Python3 ctypes nanosleep broken with musl?

s_2 · November 19, 2024, 10:53pm

Hi everyone,

I'm not sure if this belongs here or in the developer's section, but technically it's just from a user's perspective (did not compile anything yet).

To add a bit of context, I'm trying to use an FTDI RS485 adapter to control DMX stage lights using Python3 and pydmx (which uses pylibftdi installed via pip, which relies on libftdi1 etc.). The same code that runs perfectly on my ubuntu system would not cause any output at all (FTDI TX LED not lighting up) on OpenWrt 23.05.5 on a ramips mt7621 device.

I eventually tracked it down to the nanosleep function called from the "FTDI driver" which is located here. The condensed version of that code to reproduce is:

from ctypes import cdll, c_long, byref, Structure

_LIBC = cdll.LoadLibrary("libc.so.6")

class timespec(Structure):
	_fields_ = [("tv_sec", c_long), ("tv_nsec", c_long)]

dummy = timespec()
sleeper = timespec()
sleeper.tv_sec = 0
sleeper.tv_nsec = 8000
_LIBC.nanosleep(byref(sleeper), byref(dummy))

This works perfectly on my host system, but on the router, every tv_nsec value greater than 0 seems to make it sleep forever.

Do I need to call this differently since OpenWrt uses musl?

I could try to build an image against glibc tomorrow, just curious if I missed anything here. Any input is appreciated

brada4 · November 19, 2024, 11:20pm

ubus call system board

Python native usleep should work well, average 32bit mips lacks better timer anyway.
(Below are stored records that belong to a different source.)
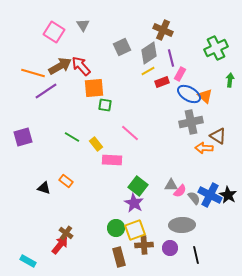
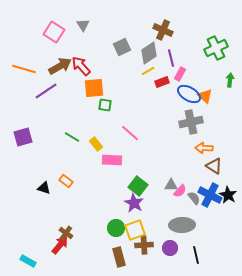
orange line at (33, 73): moved 9 px left, 4 px up
brown triangle at (218, 136): moved 4 px left, 30 px down
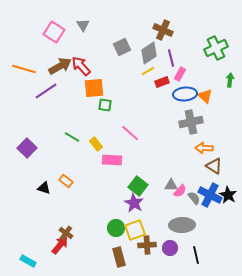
blue ellipse at (189, 94): moved 4 px left; rotated 35 degrees counterclockwise
purple square at (23, 137): moved 4 px right, 11 px down; rotated 30 degrees counterclockwise
brown cross at (144, 245): moved 3 px right
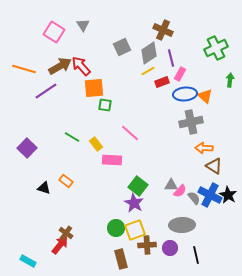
brown rectangle at (119, 257): moved 2 px right, 2 px down
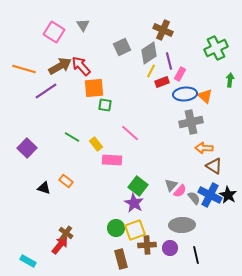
purple line at (171, 58): moved 2 px left, 3 px down
yellow line at (148, 71): moved 3 px right; rotated 32 degrees counterclockwise
gray triangle at (171, 185): rotated 48 degrees counterclockwise
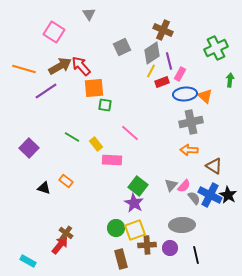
gray triangle at (83, 25): moved 6 px right, 11 px up
gray diamond at (149, 53): moved 3 px right
purple square at (27, 148): moved 2 px right
orange arrow at (204, 148): moved 15 px left, 2 px down
pink semicircle at (180, 191): moved 4 px right, 5 px up
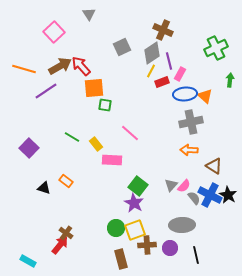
pink square at (54, 32): rotated 15 degrees clockwise
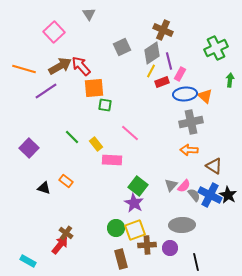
green line at (72, 137): rotated 14 degrees clockwise
gray semicircle at (194, 198): moved 3 px up
black line at (196, 255): moved 7 px down
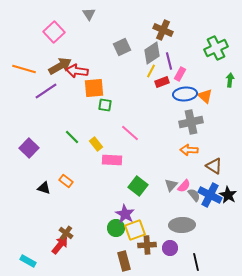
red arrow at (81, 66): moved 4 px left, 5 px down; rotated 40 degrees counterclockwise
purple star at (134, 203): moved 9 px left, 11 px down
brown rectangle at (121, 259): moved 3 px right, 2 px down
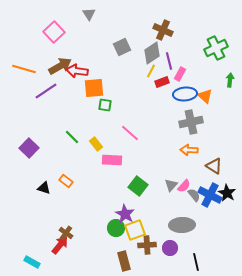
black star at (228, 195): moved 1 px left, 2 px up
cyan rectangle at (28, 261): moved 4 px right, 1 px down
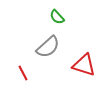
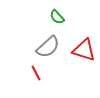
red triangle: moved 15 px up
red line: moved 13 px right
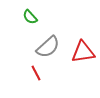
green semicircle: moved 27 px left
red triangle: moved 1 px left, 2 px down; rotated 25 degrees counterclockwise
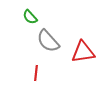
gray semicircle: moved 6 px up; rotated 90 degrees clockwise
red line: rotated 35 degrees clockwise
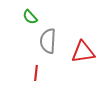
gray semicircle: rotated 45 degrees clockwise
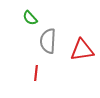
green semicircle: moved 1 px down
red triangle: moved 1 px left, 2 px up
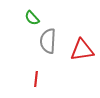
green semicircle: moved 2 px right
red line: moved 6 px down
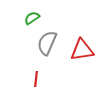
green semicircle: rotated 98 degrees clockwise
gray semicircle: moved 1 px left, 2 px down; rotated 20 degrees clockwise
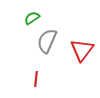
gray semicircle: moved 2 px up
red triangle: rotated 45 degrees counterclockwise
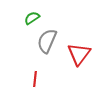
red triangle: moved 3 px left, 4 px down
red line: moved 1 px left
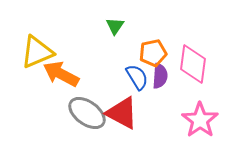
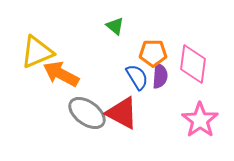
green triangle: rotated 24 degrees counterclockwise
orange pentagon: rotated 12 degrees clockwise
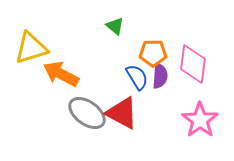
yellow triangle: moved 6 px left, 4 px up; rotated 6 degrees clockwise
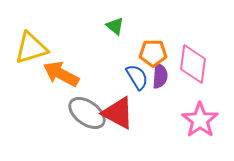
red triangle: moved 4 px left
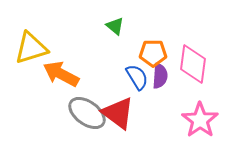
red triangle: rotated 9 degrees clockwise
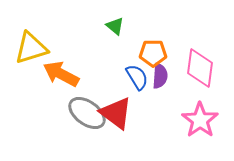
pink diamond: moved 7 px right, 4 px down
red triangle: moved 2 px left
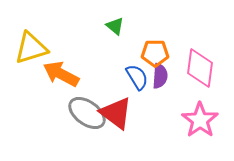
orange pentagon: moved 2 px right
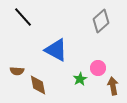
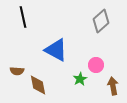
black line: rotated 30 degrees clockwise
pink circle: moved 2 px left, 3 px up
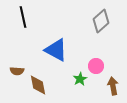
pink circle: moved 1 px down
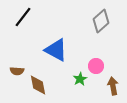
black line: rotated 50 degrees clockwise
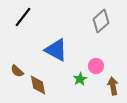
brown semicircle: rotated 40 degrees clockwise
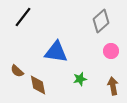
blue triangle: moved 2 px down; rotated 20 degrees counterclockwise
pink circle: moved 15 px right, 15 px up
green star: rotated 16 degrees clockwise
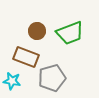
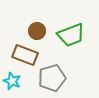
green trapezoid: moved 1 px right, 2 px down
brown rectangle: moved 1 px left, 2 px up
cyan star: rotated 12 degrees clockwise
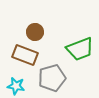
brown circle: moved 2 px left, 1 px down
green trapezoid: moved 9 px right, 14 px down
cyan star: moved 4 px right, 5 px down; rotated 12 degrees counterclockwise
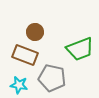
gray pentagon: rotated 28 degrees clockwise
cyan star: moved 3 px right, 1 px up
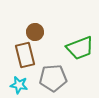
green trapezoid: moved 1 px up
brown rectangle: rotated 55 degrees clockwise
gray pentagon: moved 1 px right; rotated 16 degrees counterclockwise
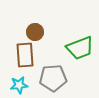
brown rectangle: rotated 10 degrees clockwise
cyan star: rotated 18 degrees counterclockwise
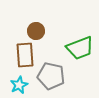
brown circle: moved 1 px right, 1 px up
gray pentagon: moved 2 px left, 2 px up; rotated 16 degrees clockwise
cyan star: rotated 18 degrees counterclockwise
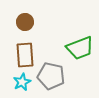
brown circle: moved 11 px left, 9 px up
cyan star: moved 3 px right, 3 px up
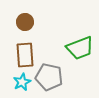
gray pentagon: moved 2 px left, 1 px down
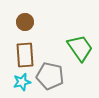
green trapezoid: rotated 104 degrees counterclockwise
gray pentagon: moved 1 px right, 1 px up
cyan star: rotated 12 degrees clockwise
s_2 · November 19, 2024, 11:35pm

# ubus call system board
{
        "kernel": "5.15.167",
        "hostname": "OpenWrt",
        "system": "MediaTek MT7621 ver:1 eco:3",
        "model": "D-Link DIR-2660 A1",
        "board_name": "dlink,dir-2660-a1",
        "rootfs_type": "squashfs",
        "release": {
                "distribution": "OpenWrt",
                "version": "23.05.5",
                "revision": "r24106-10cc5fcd00",
                "target": "ramips/mt7621",
                "description": "OpenWrt 23.05.5 r24106-10cc5fcd00"
        }
}

Indeed, nanosecond-level accuracy is never even needed in that code.
I patched the driver to replace the 3 occurences of waiting with _LIBC.usleep and that did the trick already.

So this is a "works for me" now, not sure whether to upstream this to the pyDMX project

But from looking at musl, it seems nanosleep should generally be supported? At least it works for 0 (and exits with an error for nanosecond values greater than one second).

brada4 · November 19, 2024, 11:48pm

Good idea:

-- https://en.m.wikipedia.org/wiki/DMX512#Timing

Did you build complete modules or installed pypi wheels? You need to recover build logs and check if time is 64bit.

anon6639214 · November 20, 2024, 12:46am

Is there a reason you need ctypes for this? Pythonic way would be to use time.sleep.

Unix implementation:

Use clock_nanosleep() if available (resolution: 1 nanosecond);

Or use nanosleep() if available (resolution: 1 nanosecond);

Or use select() (resolution: 1 microsecond).

brada4 · November 20, 2024, 6:00am

OP needs precise 10usec +/-2usec pulses, not infinite interpolated resolution

s_2 · November 20, 2024, 11:01am

I was wondering the same, maybe the original author just used nanosleep to reduce latency / jitter. But then again, the maximum achievable timing still seemed quite slow to me, i.e. when sweeping one color from 0-255 in a loop, it takes several seconds (which would correspond to 44Hz refresh rate, but I also tried sending much shorter packets instead of a full universe).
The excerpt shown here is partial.